##### DATASET CONTENT
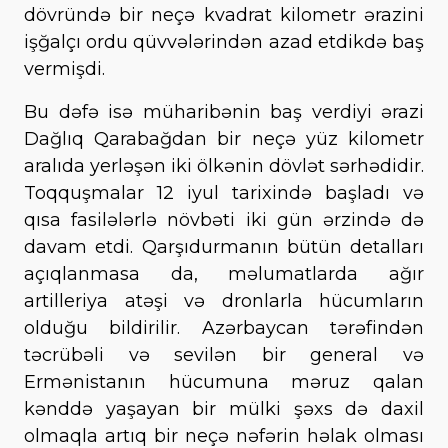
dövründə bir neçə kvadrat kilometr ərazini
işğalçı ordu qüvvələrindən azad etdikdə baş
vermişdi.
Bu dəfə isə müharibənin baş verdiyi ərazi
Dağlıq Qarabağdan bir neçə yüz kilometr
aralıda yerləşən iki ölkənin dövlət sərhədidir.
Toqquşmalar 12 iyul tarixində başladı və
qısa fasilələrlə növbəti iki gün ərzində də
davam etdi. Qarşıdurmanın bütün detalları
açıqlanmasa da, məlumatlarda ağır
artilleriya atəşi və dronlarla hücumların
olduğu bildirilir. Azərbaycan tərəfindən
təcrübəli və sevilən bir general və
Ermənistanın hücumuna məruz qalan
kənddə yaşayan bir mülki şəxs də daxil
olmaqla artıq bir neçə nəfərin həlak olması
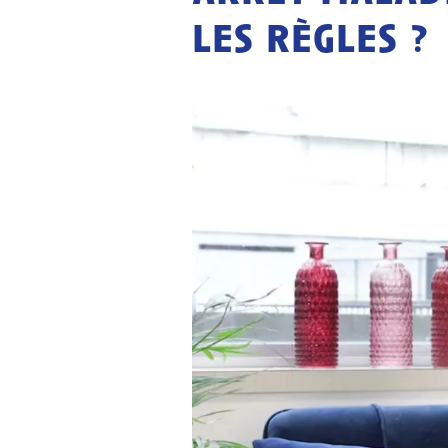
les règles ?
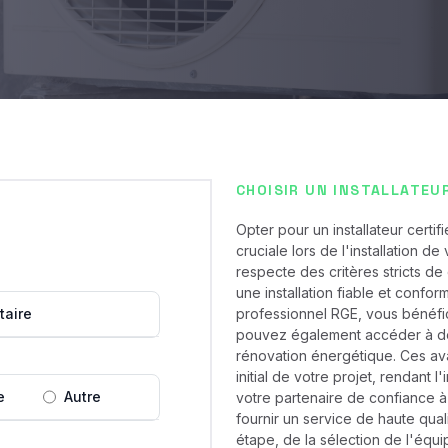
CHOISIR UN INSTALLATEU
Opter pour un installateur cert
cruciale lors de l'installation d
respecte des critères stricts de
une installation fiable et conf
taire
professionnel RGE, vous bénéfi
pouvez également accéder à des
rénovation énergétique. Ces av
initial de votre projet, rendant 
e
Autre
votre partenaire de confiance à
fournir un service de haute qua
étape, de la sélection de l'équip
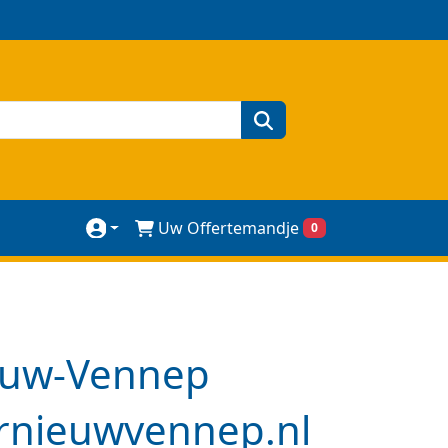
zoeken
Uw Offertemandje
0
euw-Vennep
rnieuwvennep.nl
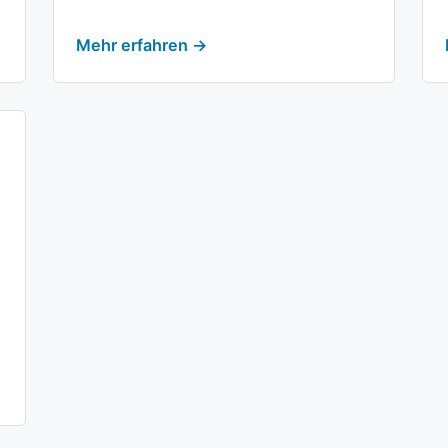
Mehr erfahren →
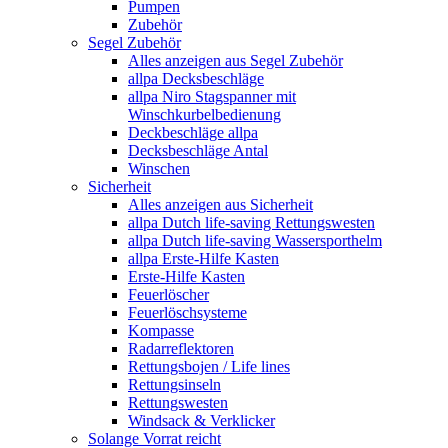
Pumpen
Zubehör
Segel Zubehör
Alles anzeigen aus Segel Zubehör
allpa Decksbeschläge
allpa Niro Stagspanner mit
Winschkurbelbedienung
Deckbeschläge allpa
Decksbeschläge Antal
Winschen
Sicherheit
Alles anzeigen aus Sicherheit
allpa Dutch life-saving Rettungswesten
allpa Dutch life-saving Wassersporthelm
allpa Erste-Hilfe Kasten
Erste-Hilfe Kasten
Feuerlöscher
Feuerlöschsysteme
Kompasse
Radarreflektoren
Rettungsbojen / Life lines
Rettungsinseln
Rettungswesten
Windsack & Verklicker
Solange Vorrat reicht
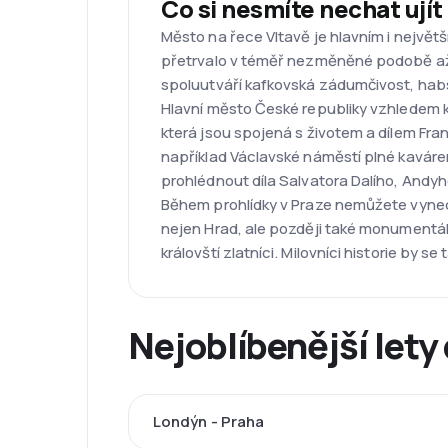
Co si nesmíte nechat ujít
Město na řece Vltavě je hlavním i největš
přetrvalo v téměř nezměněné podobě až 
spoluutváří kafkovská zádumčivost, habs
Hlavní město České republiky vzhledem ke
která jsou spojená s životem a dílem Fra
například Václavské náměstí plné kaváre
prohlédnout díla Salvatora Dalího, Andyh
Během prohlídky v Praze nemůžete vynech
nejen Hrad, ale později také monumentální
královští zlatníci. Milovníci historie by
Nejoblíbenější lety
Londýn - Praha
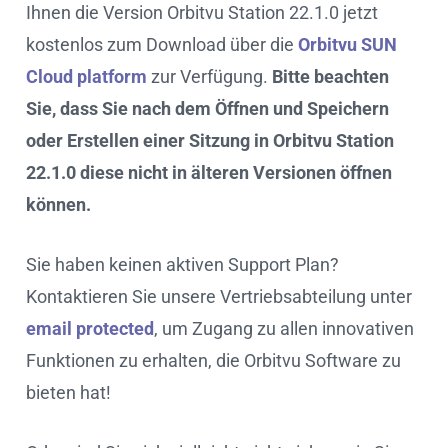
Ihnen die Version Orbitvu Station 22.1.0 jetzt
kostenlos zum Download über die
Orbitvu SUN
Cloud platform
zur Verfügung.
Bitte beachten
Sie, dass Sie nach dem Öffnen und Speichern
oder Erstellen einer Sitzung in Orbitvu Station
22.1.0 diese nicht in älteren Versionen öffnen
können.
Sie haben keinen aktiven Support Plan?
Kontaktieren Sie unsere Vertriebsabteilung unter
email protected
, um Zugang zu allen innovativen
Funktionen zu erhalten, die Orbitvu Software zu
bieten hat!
##########
TASK BRIEF.
Using the data above, return the lines from the one holding "davam etdi. Qarşıdurmanın bütün detalları" through the one holding "Feuerlöschsysteme" exactly, but not the pictures.

EXPECTED ANSWER.
davam etdi. Qarşıdurmanın bütün detalları
açıqlanmasa da, məlumatlarda ağır
artilleriya atəşi və dronlarla hücumların
olduğu bildirilir. Azərbaycan tərəfindən
təcrübəli və sevilən bir general və
Ermənistanın hücumuna məruz qalan
kənddə yaşayan bir mülki şəxs də daxil
olmaqla artıq bir neçə nəfərin həlak olması
les règles ?
CHOISIR UN INSTALLATEU
Opter pour un installateur cert
cruciale lors de l'installation d
respecte des critères stricts de
une installation fiable et conf
taire
professionnel RGE, vous bénéfi
pouvez également accéder à des
rénovation énergétique. Ces av
initial de votre projet, rendant 
e
Autre
votre partenaire de confiance à
fournir un service de haute qua
étape, de la sélection de l'équip
zoeken
Uw Offertemandje
0
euw-Vennep
rnieuwvennep.nl
Mehr erfahren →
Pumpen
Zubehör
Segel Zubehör
Alles anzeigen aus Segel Zubehör
allpa Decksbeschläge
allpa Niro Stagspanner mit
Winschkurbelbedienung
Deckbeschläge allpa
Decksbeschläge Antal
Winschen
Sicherheit
Alles anzeigen aus Sicherheit
allpa Dutch life-saving Rettungswesten
allpa Dutch life-saving Wassersporthelm
allpa Erste-Hilfe Kasten
Erste-Hilfe Kasten
Feuerlöscher
Feuerlöschsysteme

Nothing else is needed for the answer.